Assignment:
The answer must consist of every line from the data that holds the string "braking".

╭─ Extracted entries

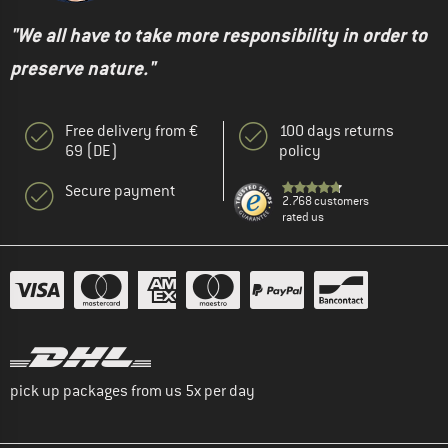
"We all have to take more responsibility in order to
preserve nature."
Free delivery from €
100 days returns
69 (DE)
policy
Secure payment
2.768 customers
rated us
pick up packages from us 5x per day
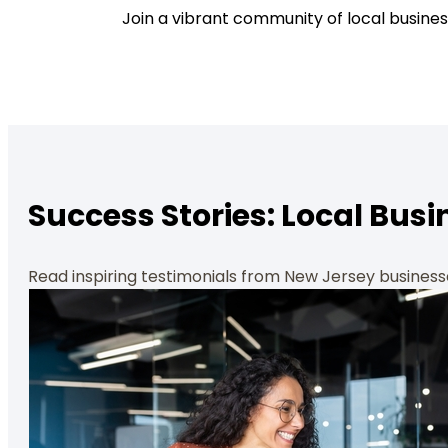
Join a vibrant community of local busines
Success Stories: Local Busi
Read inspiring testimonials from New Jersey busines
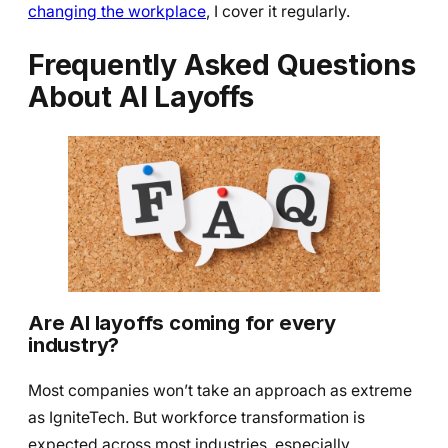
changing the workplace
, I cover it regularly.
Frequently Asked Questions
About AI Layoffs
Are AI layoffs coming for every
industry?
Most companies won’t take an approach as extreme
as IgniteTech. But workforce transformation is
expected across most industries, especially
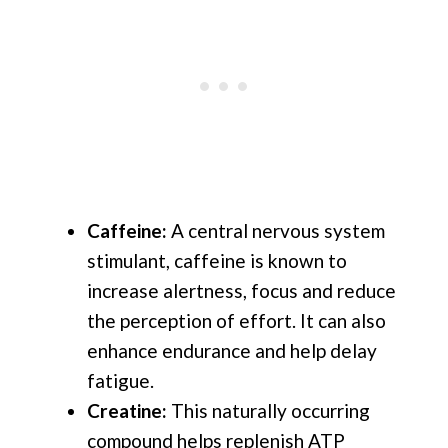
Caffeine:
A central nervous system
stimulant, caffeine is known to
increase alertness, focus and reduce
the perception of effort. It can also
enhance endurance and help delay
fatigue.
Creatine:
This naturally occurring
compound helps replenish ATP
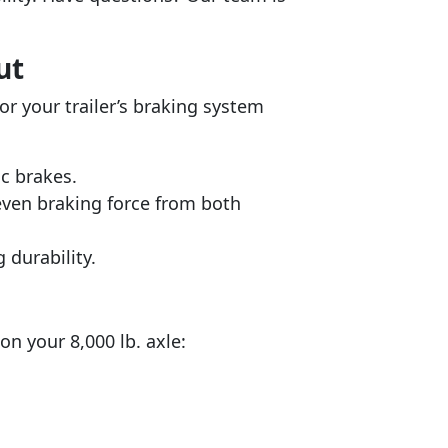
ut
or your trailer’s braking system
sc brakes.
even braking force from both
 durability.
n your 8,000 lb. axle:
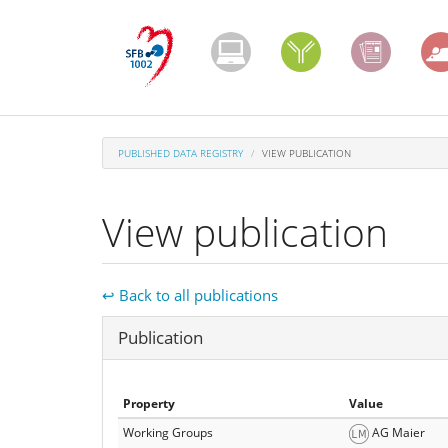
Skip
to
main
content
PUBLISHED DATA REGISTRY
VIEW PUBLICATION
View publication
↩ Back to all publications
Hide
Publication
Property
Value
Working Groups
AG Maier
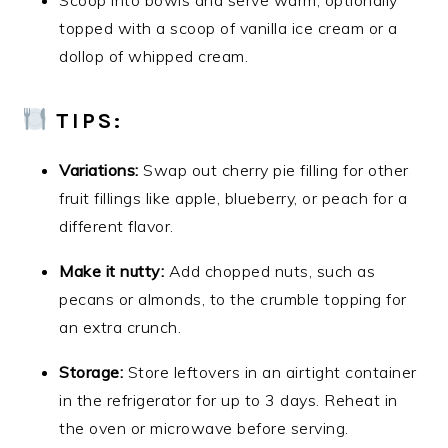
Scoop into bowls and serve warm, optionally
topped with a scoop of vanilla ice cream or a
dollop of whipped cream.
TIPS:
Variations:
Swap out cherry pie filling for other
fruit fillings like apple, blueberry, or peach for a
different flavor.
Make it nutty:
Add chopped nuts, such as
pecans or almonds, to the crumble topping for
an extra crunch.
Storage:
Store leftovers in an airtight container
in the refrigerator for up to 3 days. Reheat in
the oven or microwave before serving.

╰─

Exercise output:
or your trailer’s braking system
even braking force from both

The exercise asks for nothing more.